FalconStor should help the company's IT department resolve data
outages more quickly, Jacinto says. Further, if Health Products
Research loses any of its EMC Clariion storage systems, FalconStor
will automatically replicate the data and move it to less expensive
hard disks. The setup won't perform quite as fast as Clariion for
standard operations, but at least the company will have information
available to users with shorter interruptions. Jacinto says that
beats waiting for EMC to get Clariion back to work-a service that
EMC is contracted to do within four to six hours.

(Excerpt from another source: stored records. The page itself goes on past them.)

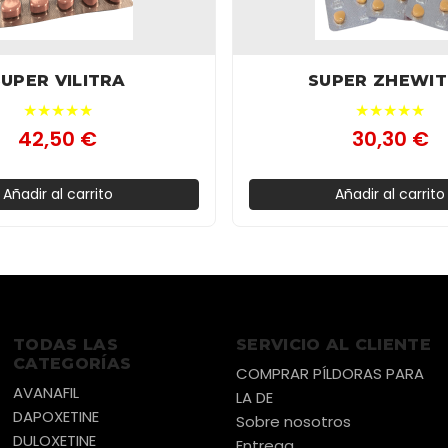
SUPER VILITRA
SUPER ZHEWI
★★★★★
★★★★★
42,50 €
30,30 €
Añadir al carrito
Añadir al carrito
TODAS LAS
SERVICIO AL CLIENTE
CATEGORÍAS
COMPRAR PÍLDORAS PARA
AVANAFIL
LA DE
DAPOXETINE
Sobre nosotros
DULOXETINE
Entrega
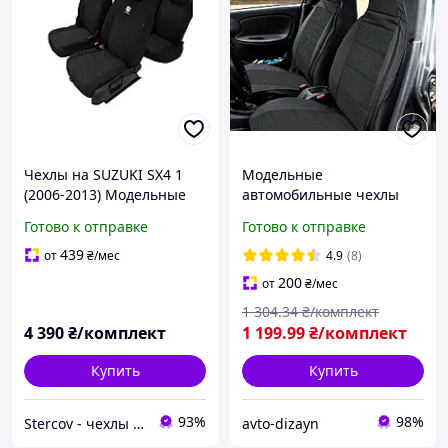
Чехлы на SUZUKI SX4 1
Модельные
(2006-2013) Модельные
автомобильные чехлы
чехлы на сиденья Cузуки
"ПИЛОТ" DAEWOO LANOS
Готово к отправке
Готово к отправке
СX4 cov
(1997-2010) (чёрный,
синий, красный, серый)
439
от
₴
/мес
4.9
(8)
200
от
₴
/мес
1 304
.34
₴/комплект
4 390
₴/комплект
1 199
.99
₴/комплект
Купить
Купить
93%
98%
Stercov - чехлы для сидений вашего автомобиля
avto-dizayn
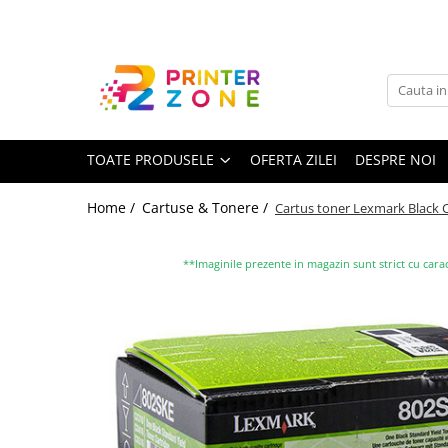
Toate Produsele
Imprimante
Imprimante laser
TOATE PRODUSELE
OFERTA ZILEI
DESPRE NOI
Imprimante cu jet
Multifunctionale laser
Home /
Cartuse & Tonere /
Cartus toner Lexmark Black
Multifunctionale cu jet
Imprimante etichete
**Imaginile prezente in magazin sunt strict cu carac
Imprimante termice
Scanere
Imprimante matriciale
Accesorii imprimante
Accesorii multifunctionale
Piese schimb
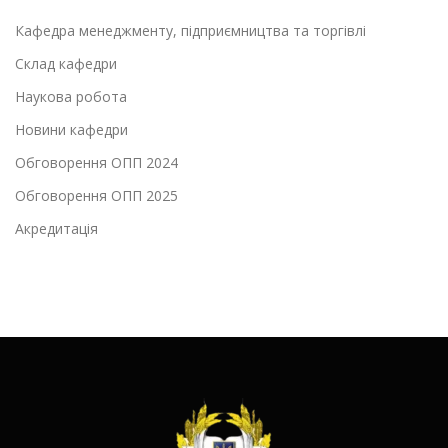
Кафедра менеджменту, підприємництва та торгівлі
Склад кафедри
Наукова робота
Новини кафедри
Обговорення ОПП 2024
Обговорення ОПП 2025
Акредитація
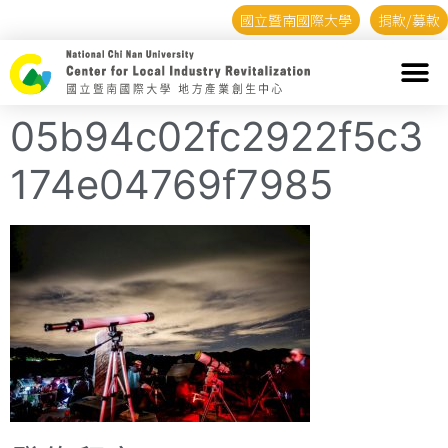
國立暨南國際大學
捐款/募款
05b94c02fc2922f5c3
174e04769f7985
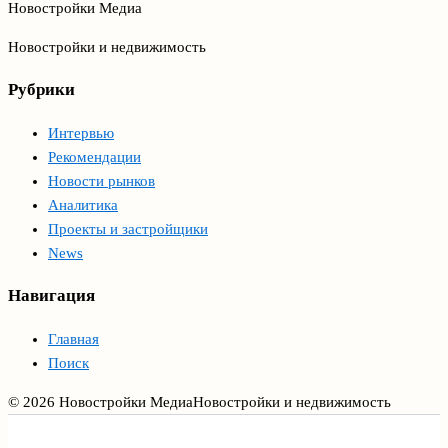
Новостройки Медиа
Новостройки и недвижимость
Рубрики
Интервью
Рекомендации
Новости рынков
Аналитика
Проекты и застройщики
News
Навигация
Главная
Поиск
© 2026 Новостройки Медиа
Новостройки и недвижимость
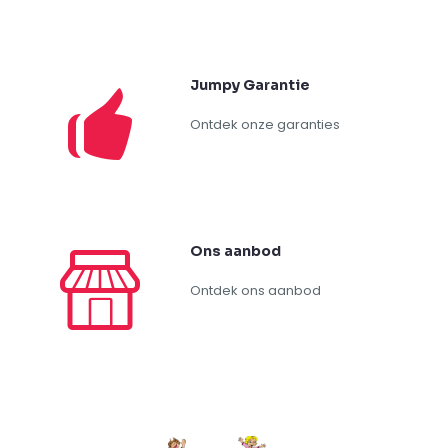
Jumpy Garantie
Ontdek onze garanties
Ons aanbod
Ontdek ons aanbod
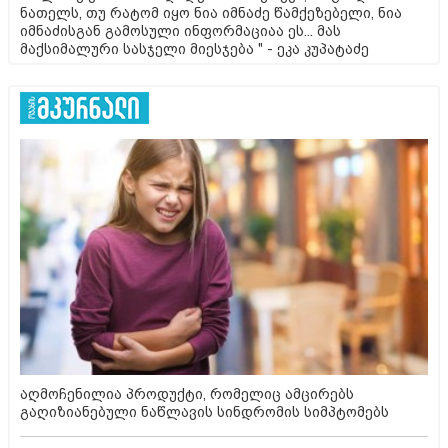
ნათელს, თუ რატომ იყო ნია იმნაძე წამქეზებელი, ნია
იმნაძისგან გამოსული ინფორმაციაა ეს... მას
მაქსიმალური სასჯელი მიესჯება " - ეკა კუპატაძე
აღმოჩენილია პროდუქტი, რომელიც ამცირებს
გაღიზიანებული ნაწლავის სინდრომის სიმპტომებს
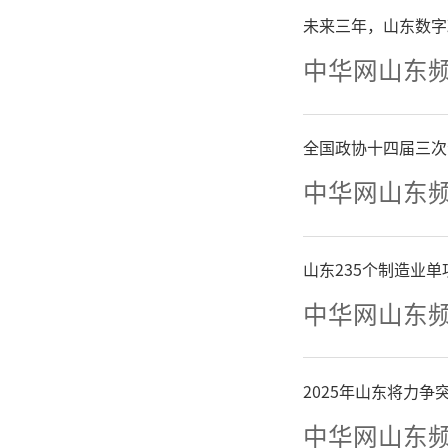
生的时间
未来三年，山东数字
据及联系
中华网山东
（
记
全国政协十四届三次
中华网山东
山东235个制造业
中华网山东
2025年山东将力
中华网山东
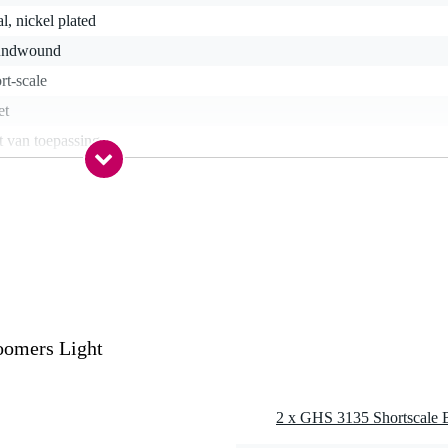
al, nickel plated
undwound
rt-scale
et
t van toepassing
5 - .095
nee
t van toepassing
nee
oomers Light
gr
0 x 16,0 x 2,0 cm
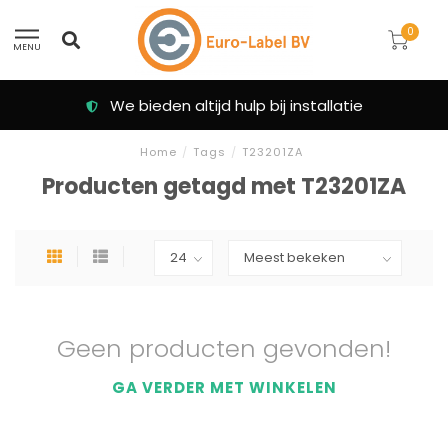
0
MENU
We bieden altijd hulp bij installatie
Home
/
Tags
/
T23201ZA
Producten getagd met T23201ZA
Geen producten gevonden!
GA VERDER MET WINKELEN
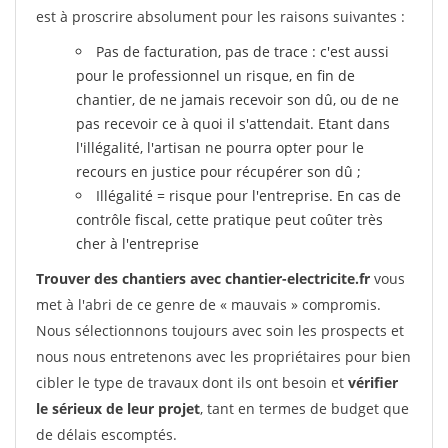
est à proscrire absolument pour les raisons suivantes :
Pas de facturation, pas de trace : c'est aussi
pour le professionnel un risque, en fin de
chantier, de ne jamais recevoir son dû, ou de ne
pas recevoir ce à quoi il s'attendait. Etant dans
l'illégalité, l'artisan ne pourra opter pour le
recours en justice pour récupérer son dû ;
Illégalité = risque pour l'entreprise. En cas de
contrôle fiscal, cette pratique peut coûter très
cher à l'entreprise
Trouver des chantiers avec chantier-electricite.fr
vous
met à l'abri de ce genre de « mauvais » compromis.
Nous sélectionnons toujours avec soin les prospects et
nous nous entretenons avec les propriétaires pour bien
cibler le type de travaux dont ils ont besoin et
vérifier
le sérieux de leur projet
, tant en termes de budget que
de délais escomptés.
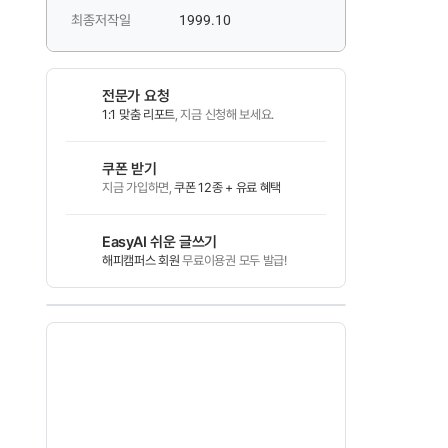
최종저작일
1999.10
전문가 요청
1:1 맞춤 리포트
, 지금 신청해 보세요.
쿠폰 받기
지금 가입하면,
쿠폰 12종 + 유료 혜택
EasyAI 쉬운 글쓰기
해피캠퍼스 회원
무료이용권 모두 발급!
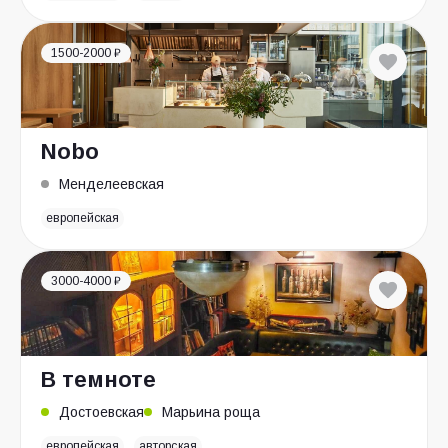
1500-2000 ₽
Nobo
Менделеевская
европейская
3000-4000 ₽
В темноте
Достоевская
Марьина роща
европейская
авторская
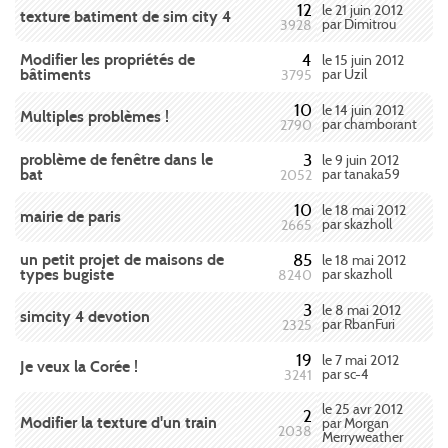
12
le 21 juin 2012
texture batiment de sim city 4
par Dimitrou
3928
Modifier les propriétés de
4
le 15 juin 2012
bâtiments
par Uzil
3795
10
le 14 juin 2012
Multiples problèmes !
par chamborant
2790
problème de fenêtre dans le
3
le 9 juin 2012
bat
par tanaka59
2052
10
le 18 mai 2012
mairie de paris
par skazholl
2665
un petit projet de maisons de
85
le 18 mai 2012
types bugiste
par skazholl
8240
3
le 8 mai 2012
simcity 4 devotion
par RbanFuri
2325
19
le 7 mai 2012
Je veux la Corée !
par sc-4
3241
le 25 avr 2012
2
Modifier la texture d'un train
par Morgan
2038
Merryweather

In addition to disaster-recovery service providers such as
Comdisco and SunGard Data Systems Inc., IT executives can opt to
work with a new breed of service providers that focus on keeping
data available at all times. Digex, Storage Access, and Storage
Networks offer complete managed-storage services. These vendors,
like SunGard, will house a company's storage systems and take
responsibility for its data availability. They charge monthly fees
based on capacity and levels of service. One thing customers should
check: Does the storage service provider itself have fully redundant
infrastructure and business-continuity processes in place?
Some storage providers also will let a customer store data at the
customer's own facilities, and send support staff in to perform
tasks such as replication and to manage the whole environment. That
appeals to companies that don't want their most critical data
residing off-site. But the slumping economy has created problems for
storage service providers that had projected rapid growth and that,
in anticipation of increased demand, had purchased or leased huge
amounts of capacity that's now underused.
For all their promise, the new products and services have to be
carefully evaluated. Some, for example, don't support mainframes,
which are still used by many companies. John Webster, an analyst at
Illuminata, acknowledges that there's money to be saved, but says IT
managers need to gauge the time it takes to recover information, as
well as "how much of it they actually get back."